## Recorded information
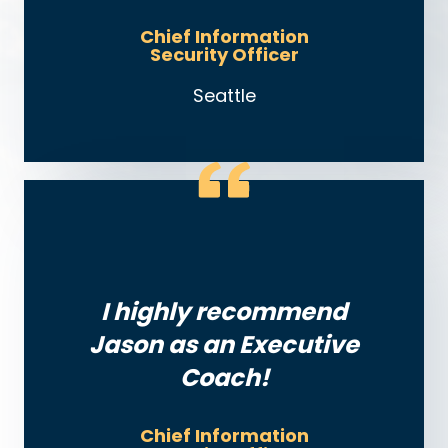
Chief Information
Security Officer
Seattle
I highly recommend
Jason as an Executive
Coach!
Chief Information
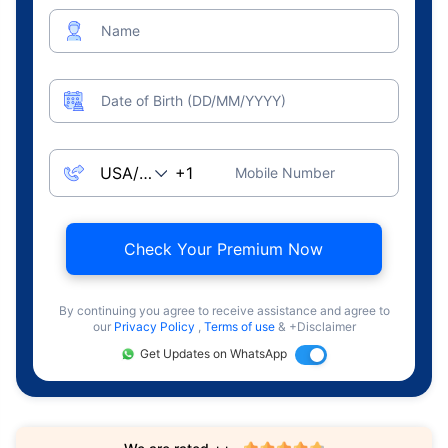
Name
Date of Birth (DD/MM/YYYY)
Mobile Number
Check Your Premium Now
By continuing you agree to receive assistance and agree to
our
Privacy Policy
,
Terms of use
& +Disclaimer
Get Updates on WhatsApp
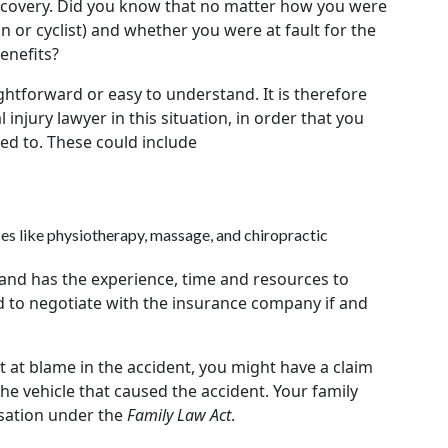
recovery. Did you know that no matter how you were
an or cyclist) and whether you were at fault for the
enefits?
ghtforward or easy to understand. It is therefore
injury lawyer in this situation, in order that you
tled to. These could include
ces like physiotherapy, massage, and chiropractic
 and has the experience, time and resources to
 to negotiate with the insurance company if and
t at blame in the accident, you might have a claim
the vehicle that caused the accident. Your family
sation under the
Family Law Act
.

## Exercise objective
Without the pictures, please output every record exactly.

## Reply to the exercise
Chief Information
Security Officer
Seattle
I highly recommend
Jason as an Executive
Coach!
Chief Information
Name
Date of Birth (DD/MM/YYYY)
Mobile Number
Check Your Premium Now
By continuing you agree to receive assistance and agree to
our
Privacy Policy
,
Terms of use
& +Disclaimer
Get Updates on WhatsApp
recovery. Did you know that no matter how you were
an or cyclist) and whether you were at fault for the
enefits?
ghtforward or easy to understand. It is therefore
injury lawyer in this situation, in order that you
tled to. These could include
ces like physiotherapy, massage, and chiropractic
 and has the experience, time and resources to
 to negotiate with the insurance company if and
t at blame in the accident, you might have a claim
the vehicle that caused the accident. Your family
sation under the
Family Law Act
.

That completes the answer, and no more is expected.